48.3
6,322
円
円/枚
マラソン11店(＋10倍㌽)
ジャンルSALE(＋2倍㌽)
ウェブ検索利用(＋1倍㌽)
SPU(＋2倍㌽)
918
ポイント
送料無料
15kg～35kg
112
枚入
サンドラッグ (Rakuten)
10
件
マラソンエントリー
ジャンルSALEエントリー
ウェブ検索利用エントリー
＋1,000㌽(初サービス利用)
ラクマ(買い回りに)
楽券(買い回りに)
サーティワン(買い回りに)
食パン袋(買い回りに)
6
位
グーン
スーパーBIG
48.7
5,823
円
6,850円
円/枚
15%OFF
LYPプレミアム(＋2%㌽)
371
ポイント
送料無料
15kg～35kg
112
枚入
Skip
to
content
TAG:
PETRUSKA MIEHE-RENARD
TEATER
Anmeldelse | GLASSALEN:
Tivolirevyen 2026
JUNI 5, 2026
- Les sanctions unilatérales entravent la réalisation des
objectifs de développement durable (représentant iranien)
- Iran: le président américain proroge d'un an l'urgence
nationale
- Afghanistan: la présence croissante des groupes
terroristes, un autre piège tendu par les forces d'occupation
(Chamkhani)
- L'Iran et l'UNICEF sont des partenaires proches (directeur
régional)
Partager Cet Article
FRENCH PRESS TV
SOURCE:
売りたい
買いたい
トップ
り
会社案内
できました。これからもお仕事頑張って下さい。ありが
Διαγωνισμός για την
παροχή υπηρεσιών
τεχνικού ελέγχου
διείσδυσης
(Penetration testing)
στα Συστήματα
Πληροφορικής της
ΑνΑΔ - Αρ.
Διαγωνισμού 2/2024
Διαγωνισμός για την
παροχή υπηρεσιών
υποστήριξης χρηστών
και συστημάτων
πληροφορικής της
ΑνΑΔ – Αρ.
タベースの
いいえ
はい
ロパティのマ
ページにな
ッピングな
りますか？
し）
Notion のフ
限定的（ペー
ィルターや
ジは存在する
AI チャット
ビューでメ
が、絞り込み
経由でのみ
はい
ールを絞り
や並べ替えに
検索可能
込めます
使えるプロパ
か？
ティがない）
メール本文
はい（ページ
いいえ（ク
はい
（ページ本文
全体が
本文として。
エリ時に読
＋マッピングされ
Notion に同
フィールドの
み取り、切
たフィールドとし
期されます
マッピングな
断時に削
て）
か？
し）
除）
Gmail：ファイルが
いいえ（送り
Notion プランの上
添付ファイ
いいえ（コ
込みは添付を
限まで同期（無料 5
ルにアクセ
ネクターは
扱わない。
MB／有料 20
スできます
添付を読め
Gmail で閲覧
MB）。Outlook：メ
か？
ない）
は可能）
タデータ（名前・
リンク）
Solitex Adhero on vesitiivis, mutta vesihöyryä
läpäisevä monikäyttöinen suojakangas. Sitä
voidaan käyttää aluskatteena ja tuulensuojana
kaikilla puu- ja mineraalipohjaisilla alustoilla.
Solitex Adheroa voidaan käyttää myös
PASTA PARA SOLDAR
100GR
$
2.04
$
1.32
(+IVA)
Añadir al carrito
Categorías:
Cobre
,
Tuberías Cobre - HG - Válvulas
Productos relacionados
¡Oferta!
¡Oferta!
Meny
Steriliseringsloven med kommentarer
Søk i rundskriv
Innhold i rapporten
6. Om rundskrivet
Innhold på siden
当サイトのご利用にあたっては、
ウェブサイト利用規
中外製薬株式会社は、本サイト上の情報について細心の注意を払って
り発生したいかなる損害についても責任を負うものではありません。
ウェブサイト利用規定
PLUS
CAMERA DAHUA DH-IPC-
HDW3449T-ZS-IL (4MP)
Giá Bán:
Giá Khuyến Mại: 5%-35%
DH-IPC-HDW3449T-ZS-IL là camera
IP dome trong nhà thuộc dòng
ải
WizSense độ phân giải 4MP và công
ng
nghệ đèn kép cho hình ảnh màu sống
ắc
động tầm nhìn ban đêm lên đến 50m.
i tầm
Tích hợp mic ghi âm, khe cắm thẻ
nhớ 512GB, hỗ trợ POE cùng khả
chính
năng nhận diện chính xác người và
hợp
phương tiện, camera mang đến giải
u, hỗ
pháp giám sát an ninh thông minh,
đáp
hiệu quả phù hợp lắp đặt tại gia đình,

━━━━

Exercise instructions
Retype the listing from its first line onward, stopping after the line that contains "- Afghanistan: la" has been retyped in full.

Completed exercise
48.3
6,322
円
円/枚
マラソン11店(＋10倍㌽)
ジャンルSALE(＋2倍㌽)
ウェブ検索利用(＋1倍㌽)
SPU(＋2倍㌽)
918
ポイント
送料無料
15kg～35kg
112
枚入
サンドラッグ (Rakuten)
10
件
マラソンエントリー
ジャンルSALEエントリー
ウェブ検索利用エントリー
＋1,000㌽(初サービス利用)
ラクマ(買い回りに)
楽券(買い回りに)
サーティワン(買い回りに)
食パン袋(買い回りに)
6
位
グーン
スーパーBIG
48.7
5,823
円
6,850円
円/枚
15%OFF
LYPプレミアム(＋2%㌽)
371
ポイント
送料無料
15kg～35kg
112
枚入
Skip
to
content
TAG:
PETRUSKA MIEHE-RENARD
TEATER
Anmeldelse | GLASSALEN:
Tivolirevyen 2026
JUNI 5, 2026
- Les sanctions unilatérales entravent la réalisation des
objectifs de développement durable (représentant iranien)
- Iran: le président américain proroge d'un an l'urgence
nationale
- Afghanistan: la présence croissante des groupes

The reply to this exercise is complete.